Мамина внешность иногда оказывалась обманчивой: предвещая неясность и доброту, она не предвещала подвижничества, отваги, — и тех, кто маму не знал, эти ее достоинства заставали врасплох. По-маминому внешне сдержанная и даже застенчивая, Даша не боялась предрассудков и осуждений. Поэтому прямо на улице, на глазах у прохожих, она с виноватой внезапностью припала губами к породистой, впечатляюще крупной руке Ивана Васильевича. Несмотря на свою мощь, она задрожала… Тогда Даша прильнула лицом к другой его руке и тоже коснулась ее губами.
— Все начала я, — повторила сестра. — И грех пусть будет на мне.
— Нет-нет… Никогда! Ни за что… — бурно воспротивился он как мужчина, не смеющий перекладывать неподъемную тяжесть на женские плечи.
— Грех — мой! — настаивала сестра. — Но все равно… Я не могу без вас.
— И не сможешь? — спросил он осевшим голосом.
— Не смогу.
— Жену хоронят… А он уже еврейку нашел! — бросила камень какая-то женщина, злобно грохнувшая дверью подъезда.
Ни Даша, ни Афанасьев ее не увидели, потому что в глазах у них помутилось.
«Какое ей дело до нас? До него? До меня? До моей национальности?» — думала Даша. По молодости она не осознала еще, что людям всегда есть дело до чужих дел. И чем интимней чужое дело, тем упорней посторонние склонны в него вторгаться.
«Уже еврейку нашел!» А если б она была русской, никакого греха бы не было?
Административные решения не принимаются на похоронах и поминках. И на них не принято сводить личные счеты. Но Нелли Рудольфовна вознамерилась использовать для своей мести как раз прощание с женой Афанасьева.
Долго она и ее студенты воздавали должное покойнице, о которой почти ничего не знали. Это напоминало экзамен в Театральном училище: будущие актеры выполняли «творческое задание» своего педагога и разыгрывали сцену, которую она поручила им разыграть.

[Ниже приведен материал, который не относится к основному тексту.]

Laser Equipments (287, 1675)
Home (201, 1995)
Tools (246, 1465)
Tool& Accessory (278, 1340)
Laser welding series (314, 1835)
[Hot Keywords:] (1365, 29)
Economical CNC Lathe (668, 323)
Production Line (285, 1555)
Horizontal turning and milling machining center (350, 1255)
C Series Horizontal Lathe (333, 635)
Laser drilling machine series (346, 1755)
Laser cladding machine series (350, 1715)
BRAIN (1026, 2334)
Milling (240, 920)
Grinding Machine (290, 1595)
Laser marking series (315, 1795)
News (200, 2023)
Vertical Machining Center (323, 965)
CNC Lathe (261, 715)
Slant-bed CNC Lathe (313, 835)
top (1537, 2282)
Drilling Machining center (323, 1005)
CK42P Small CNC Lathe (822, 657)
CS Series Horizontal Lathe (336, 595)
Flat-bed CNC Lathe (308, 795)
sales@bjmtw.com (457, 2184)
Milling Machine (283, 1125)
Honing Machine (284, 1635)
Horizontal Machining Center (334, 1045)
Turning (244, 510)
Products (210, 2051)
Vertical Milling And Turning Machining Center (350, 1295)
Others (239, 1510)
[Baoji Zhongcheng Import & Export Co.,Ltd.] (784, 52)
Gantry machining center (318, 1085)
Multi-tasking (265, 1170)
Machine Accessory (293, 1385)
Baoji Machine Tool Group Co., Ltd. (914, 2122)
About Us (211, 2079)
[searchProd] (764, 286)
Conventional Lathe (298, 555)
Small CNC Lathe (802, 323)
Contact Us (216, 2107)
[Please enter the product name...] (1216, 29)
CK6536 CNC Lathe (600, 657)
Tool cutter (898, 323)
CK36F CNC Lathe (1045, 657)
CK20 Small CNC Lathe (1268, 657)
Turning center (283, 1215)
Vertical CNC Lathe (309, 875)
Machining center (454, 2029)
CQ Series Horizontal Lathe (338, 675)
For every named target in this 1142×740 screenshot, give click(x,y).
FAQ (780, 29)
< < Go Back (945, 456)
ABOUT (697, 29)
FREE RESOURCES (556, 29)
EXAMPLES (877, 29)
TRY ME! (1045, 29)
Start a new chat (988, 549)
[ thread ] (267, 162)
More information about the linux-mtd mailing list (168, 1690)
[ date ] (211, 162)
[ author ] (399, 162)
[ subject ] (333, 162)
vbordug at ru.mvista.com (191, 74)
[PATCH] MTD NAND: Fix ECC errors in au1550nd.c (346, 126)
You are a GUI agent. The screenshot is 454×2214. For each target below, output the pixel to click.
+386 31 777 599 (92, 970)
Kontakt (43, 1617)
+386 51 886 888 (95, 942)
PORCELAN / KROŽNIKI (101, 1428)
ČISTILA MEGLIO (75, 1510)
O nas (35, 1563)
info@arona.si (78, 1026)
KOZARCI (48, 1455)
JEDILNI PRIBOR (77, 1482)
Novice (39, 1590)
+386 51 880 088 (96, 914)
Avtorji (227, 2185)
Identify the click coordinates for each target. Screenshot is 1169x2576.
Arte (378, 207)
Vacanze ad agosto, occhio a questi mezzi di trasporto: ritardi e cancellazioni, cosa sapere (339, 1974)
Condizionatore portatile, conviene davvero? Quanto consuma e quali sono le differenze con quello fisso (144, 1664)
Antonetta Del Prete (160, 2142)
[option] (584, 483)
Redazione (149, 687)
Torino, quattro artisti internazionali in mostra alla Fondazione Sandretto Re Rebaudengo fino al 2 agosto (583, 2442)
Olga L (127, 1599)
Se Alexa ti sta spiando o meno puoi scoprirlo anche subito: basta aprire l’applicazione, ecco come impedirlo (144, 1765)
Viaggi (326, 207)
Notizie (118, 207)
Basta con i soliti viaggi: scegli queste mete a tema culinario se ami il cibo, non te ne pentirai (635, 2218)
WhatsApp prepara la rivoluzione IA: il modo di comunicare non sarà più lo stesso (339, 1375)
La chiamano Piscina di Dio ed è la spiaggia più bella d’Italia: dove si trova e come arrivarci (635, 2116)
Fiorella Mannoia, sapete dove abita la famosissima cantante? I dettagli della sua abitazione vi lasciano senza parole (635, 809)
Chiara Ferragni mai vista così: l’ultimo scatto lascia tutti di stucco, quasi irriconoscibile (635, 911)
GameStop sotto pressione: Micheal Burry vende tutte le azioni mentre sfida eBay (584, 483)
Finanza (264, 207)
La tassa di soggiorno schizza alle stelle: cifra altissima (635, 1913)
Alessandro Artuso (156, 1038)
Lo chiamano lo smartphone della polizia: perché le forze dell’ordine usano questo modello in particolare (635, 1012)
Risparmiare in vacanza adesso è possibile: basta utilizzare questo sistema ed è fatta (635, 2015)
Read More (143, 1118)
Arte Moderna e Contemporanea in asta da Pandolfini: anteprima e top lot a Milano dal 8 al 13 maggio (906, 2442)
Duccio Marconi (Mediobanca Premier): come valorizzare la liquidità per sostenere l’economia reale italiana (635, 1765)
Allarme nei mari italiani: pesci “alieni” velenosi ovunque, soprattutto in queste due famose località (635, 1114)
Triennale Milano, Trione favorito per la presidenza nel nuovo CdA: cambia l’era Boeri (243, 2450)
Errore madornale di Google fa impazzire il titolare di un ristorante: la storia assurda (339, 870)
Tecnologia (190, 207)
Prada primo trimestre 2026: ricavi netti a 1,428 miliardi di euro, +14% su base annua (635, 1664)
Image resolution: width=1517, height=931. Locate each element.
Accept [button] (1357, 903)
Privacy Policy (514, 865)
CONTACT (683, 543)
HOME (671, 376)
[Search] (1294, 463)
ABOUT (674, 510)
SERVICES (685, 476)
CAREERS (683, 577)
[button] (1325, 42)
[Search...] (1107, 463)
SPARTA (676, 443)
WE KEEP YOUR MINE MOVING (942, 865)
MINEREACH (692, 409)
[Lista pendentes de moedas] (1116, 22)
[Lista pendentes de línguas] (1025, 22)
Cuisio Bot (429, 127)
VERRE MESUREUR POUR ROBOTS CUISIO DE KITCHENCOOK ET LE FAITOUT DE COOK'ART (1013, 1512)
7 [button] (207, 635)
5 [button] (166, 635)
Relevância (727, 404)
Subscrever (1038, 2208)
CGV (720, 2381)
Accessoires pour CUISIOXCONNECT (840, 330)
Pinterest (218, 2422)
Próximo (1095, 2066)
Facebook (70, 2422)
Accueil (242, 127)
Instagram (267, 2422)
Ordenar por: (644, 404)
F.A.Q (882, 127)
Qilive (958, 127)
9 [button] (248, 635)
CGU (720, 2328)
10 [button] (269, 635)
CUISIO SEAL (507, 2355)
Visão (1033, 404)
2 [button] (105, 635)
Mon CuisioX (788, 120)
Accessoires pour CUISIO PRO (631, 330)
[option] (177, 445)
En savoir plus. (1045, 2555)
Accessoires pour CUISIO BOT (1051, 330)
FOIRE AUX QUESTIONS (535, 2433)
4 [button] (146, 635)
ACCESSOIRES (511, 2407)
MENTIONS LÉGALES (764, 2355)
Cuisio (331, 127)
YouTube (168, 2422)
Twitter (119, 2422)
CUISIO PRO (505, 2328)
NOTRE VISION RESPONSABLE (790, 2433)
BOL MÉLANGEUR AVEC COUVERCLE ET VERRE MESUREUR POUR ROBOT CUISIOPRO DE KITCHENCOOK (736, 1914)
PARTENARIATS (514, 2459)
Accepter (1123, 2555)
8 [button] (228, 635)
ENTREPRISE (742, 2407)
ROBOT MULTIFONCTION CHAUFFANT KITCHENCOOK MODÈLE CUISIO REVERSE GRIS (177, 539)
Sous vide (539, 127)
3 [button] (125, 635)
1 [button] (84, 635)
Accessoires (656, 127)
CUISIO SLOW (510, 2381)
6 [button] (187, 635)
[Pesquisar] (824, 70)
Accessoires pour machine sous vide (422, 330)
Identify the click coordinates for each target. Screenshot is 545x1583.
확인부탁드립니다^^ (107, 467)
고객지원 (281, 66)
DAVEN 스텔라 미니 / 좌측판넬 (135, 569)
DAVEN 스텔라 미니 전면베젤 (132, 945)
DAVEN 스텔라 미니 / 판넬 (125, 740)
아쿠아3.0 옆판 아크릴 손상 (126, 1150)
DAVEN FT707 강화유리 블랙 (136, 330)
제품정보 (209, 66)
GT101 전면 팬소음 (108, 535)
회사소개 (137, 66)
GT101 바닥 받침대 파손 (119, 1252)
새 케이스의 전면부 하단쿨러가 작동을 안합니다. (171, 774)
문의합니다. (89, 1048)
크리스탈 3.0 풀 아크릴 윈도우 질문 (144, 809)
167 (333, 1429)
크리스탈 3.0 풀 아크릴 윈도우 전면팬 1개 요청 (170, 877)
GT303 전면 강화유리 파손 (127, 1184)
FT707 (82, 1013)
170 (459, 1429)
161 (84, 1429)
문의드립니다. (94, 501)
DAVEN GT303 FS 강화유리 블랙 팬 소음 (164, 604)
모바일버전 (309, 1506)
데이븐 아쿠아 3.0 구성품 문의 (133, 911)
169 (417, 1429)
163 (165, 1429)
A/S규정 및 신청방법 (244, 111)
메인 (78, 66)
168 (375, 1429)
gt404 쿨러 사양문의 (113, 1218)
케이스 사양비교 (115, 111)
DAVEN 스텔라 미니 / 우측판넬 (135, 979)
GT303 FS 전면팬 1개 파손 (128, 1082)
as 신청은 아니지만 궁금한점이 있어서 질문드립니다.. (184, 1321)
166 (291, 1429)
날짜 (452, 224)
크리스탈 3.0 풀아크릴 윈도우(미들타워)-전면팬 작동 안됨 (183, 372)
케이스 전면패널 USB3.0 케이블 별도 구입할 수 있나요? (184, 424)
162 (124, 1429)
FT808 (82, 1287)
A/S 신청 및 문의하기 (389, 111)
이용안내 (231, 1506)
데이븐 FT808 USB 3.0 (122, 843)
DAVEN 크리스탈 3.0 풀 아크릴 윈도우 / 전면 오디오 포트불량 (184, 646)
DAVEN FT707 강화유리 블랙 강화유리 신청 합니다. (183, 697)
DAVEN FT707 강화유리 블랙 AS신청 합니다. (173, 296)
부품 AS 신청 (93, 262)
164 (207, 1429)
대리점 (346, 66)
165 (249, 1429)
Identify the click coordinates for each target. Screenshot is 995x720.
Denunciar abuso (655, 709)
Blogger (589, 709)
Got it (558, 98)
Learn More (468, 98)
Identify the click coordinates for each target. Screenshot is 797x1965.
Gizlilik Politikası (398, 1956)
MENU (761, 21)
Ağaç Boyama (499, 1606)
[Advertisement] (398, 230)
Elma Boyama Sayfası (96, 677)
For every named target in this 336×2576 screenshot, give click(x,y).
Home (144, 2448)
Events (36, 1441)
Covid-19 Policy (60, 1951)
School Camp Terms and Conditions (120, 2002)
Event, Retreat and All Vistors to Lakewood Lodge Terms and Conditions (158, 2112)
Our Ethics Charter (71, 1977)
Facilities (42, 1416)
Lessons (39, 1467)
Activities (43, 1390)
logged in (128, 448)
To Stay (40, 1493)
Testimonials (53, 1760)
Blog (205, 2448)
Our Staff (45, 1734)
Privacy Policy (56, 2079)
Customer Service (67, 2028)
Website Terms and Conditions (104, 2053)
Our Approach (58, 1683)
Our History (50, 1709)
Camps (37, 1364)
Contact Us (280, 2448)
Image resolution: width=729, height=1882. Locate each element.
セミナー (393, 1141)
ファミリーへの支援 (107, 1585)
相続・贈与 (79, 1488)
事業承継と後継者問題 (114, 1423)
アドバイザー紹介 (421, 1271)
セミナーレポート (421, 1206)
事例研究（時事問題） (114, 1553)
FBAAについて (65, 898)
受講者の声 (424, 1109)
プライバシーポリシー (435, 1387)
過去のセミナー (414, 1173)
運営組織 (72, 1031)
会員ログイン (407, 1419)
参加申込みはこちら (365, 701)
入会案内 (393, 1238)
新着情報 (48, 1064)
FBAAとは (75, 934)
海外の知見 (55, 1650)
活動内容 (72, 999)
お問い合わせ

Но когда тризна близилась к завершению, Красовская, артистически талантливо соединив печаль с гневом, обвинила Ивана Васильевича в разрушении семьи, которую десятки лет сама пыталась разрушить. Она давно замыслила также, изгнав Афанасьева из училища, взойти на его пост — и хоть подобным образом победить. Пусть не его сердце, а его самого…
Нелли Рудольфовна не преминула вспомнить о своем педагоге, одном из тех, кто в кабинете взирал со стены. Сообщила, что она «всем обязана», но что он, как только пристрастился к «бегам» и картежной игре сильней, чем к искусству, сам покинул училище.
— Ибо воспитание — святая миссия, и исполнять ее могут только святые!
Из этих слов явствовало, что Иван Васильевич, не оказавшись святым, должен, подобно воспитателю Красовской, уйти «по собственному желанию». О себе же Нелли Рудольфовна, опустив глаза в тарелку, сказала:
— Служение театру и училищу не позволило мне даже создать семью.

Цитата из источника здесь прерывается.